A general insurance company that writes Fine Art insurance has decided to use its historical loss data
Question:
A general insurance company that writes Fine Art insurance has decided to use its historical loss data to replace the current model (mostly based on underwriters’
experience and judgment) with a generalised linear model calibrated using historical loss data, and you are in charge of this investigation.
As a result of this investigation, you have produced a frequency/severity model where the severity distribution comes from an MBBEFD exposure curve.
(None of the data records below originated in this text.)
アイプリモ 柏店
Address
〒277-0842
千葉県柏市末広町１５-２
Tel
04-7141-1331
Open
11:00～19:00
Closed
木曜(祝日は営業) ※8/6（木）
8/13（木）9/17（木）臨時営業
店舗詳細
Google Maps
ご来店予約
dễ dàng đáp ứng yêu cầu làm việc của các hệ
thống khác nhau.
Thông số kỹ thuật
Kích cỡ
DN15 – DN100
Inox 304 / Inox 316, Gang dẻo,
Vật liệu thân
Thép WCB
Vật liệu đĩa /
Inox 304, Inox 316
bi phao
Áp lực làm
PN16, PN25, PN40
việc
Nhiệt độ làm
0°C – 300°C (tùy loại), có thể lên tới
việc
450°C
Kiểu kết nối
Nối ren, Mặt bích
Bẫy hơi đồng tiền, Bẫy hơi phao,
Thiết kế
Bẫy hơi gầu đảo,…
As for the frequency, you have modelled it as a Poisson distribution with Poisson rate depending on the following rating factors:
• Territory X1 (5 levels: US and Canada, Latin America, Europe, Asia, Middle East and Africa)
• Security level X2 (3 levels: low, medium, high)
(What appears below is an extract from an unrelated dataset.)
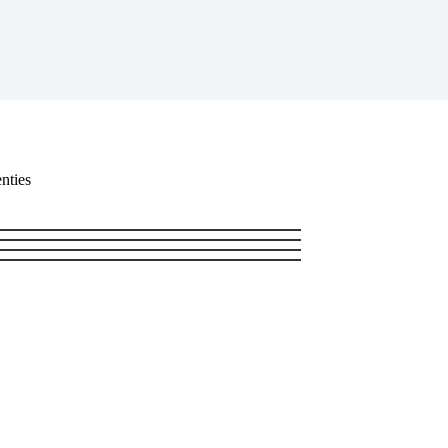
nties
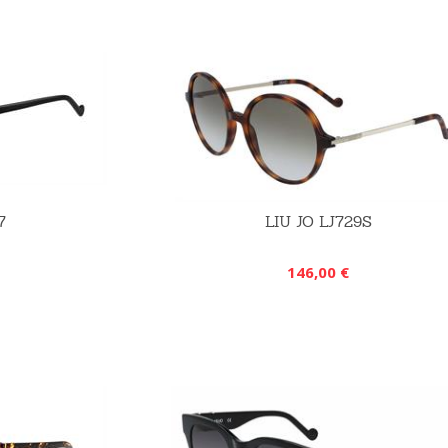
7
LIU JO LJ729S
146,00 €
and proportional to the exposure X3 (sum insured).
i. Assuming the factors are non-interacting, write down an expression for the Poisson rate.
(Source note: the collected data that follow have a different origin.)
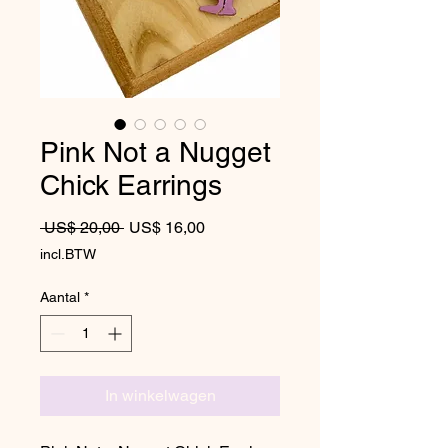
Pink Not a Nugget
Chick Earrings
Normale prijs
Verkoopprijs
 US$ 20,00 
US$ 16,00
incl.BTW
Aantal
*
In winkelwagen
ii. Calculate the number of degrees of freedom of the model in (i).
According to the underwriters, the frequency of claims is not actually proportional to the exposure but sub-proportional. You then decide to explore a modified model in which the Poisson rate is proportional to X3 α , with α to be determined.
iii. Modify the expression for the Poisson rate to accommodate this modified model.
iv. Explain how you would test whether this change is actually an improvement using
(a) the Akaike Information Criterion (AIC), specifying what the relationship between the log-likelihood of the two models needs to be;
(b) a hold-out sample (i.e. a test data set that has not been used for calibration of the model).